The Lobo Theater first opened on August 19, 1938. By the early-1940’s it was operated by Paramount Pictures Inc. through their subsidiary Hoblitzelle & O'Donnell. The name Lobo ("Wolf" in Spanish) references the nickname for the sports teams, and students, at the University of New Mexico, which is nearly adjacent to the west. The theater reached out to area students and was a premiere venue for independent, classic and cult films. It also hosted concerts with local bands.

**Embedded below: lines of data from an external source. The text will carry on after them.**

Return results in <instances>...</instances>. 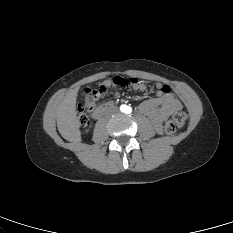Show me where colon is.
Here are the masks:
<instances>
[{
	"instance_id": "obj_1",
	"label": "colon",
	"mask_w": 233,
	"mask_h": 233,
	"mask_svg": "<svg viewBox=\"0 0 233 233\" xmlns=\"http://www.w3.org/2000/svg\"><path fill=\"white\" fill-rule=\"evenodd\" d=\"M136 81L137 79L135 78L115 77L113 80L107 81L93 90L87 89L85 92V102L83 104H79L78 106L79 122L82 125L87 124L88 118L86 115V110L92 109L95 103L105 96L109 88L132 86L136 83ZM186 121L187 115L184 112H177L166 122L164 130L167 134H173L179 128L183 127Z\"/></svg>"
}]
</instances>
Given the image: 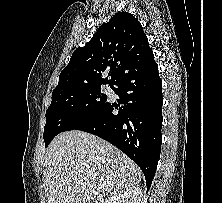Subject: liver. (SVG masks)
<instances>
[{"mask_svg":"<svg viewBox=\"0 0 222 203\" xmlns=\"http://www.w3.org/2000/svg\"><path fill=\"white\" fill-rule=\"evenodd\" d=\"M141 178V169L123 152L80 130L57 135L44 156L47 203H107Z\"/></svg>","mask_w":222,"mask_h":203,"instance_id":"liver-1","label":"liver"}]
</instances>
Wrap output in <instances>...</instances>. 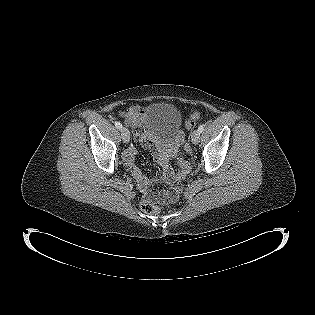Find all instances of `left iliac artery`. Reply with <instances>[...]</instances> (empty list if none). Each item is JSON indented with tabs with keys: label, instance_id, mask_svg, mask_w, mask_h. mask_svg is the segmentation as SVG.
<instances>
[{
	"label": "left iliac artery",
	"instance_id": "left-iliac-artery-1",
	"mask_svg": "<svg viewBox=\"0 0 315 315\" xmlns=\"http://www.w3.org/2000/svg\"><path fill=\"white\" fill-rule=\"evenodd\" d=\"M203 130H204V125L201 124V125L198 127V132H199V133H202Z\"/></svg>",
	"mask_w": 315,
	"mask_h": 315
}]
</instances>
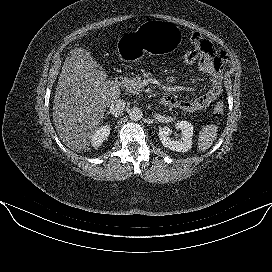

By 1964, the theatre was operated by Frontier Theatres. It has also been operated by Commonwealth Theaters, Creative Entertainment, and as of 2022, it was operated and owned by J. Richard Rivas of Savir LLC/Commercial Real Estate Services.

The theater closed on August 4, 2000, later leased to a church.

It was the primary setting for the 2002 independent film Collecting Rooftops. This film was directed by Billy Garberina and Rob Kellar. It started filming while the theater was under Bobby (Robert) McMullan's operation and finished its filming, in the theater, by the generosity of Amon Re (musician).

The Historic Lobo Theater reopened in late 2021 as the Lobo Lounge and Events Center.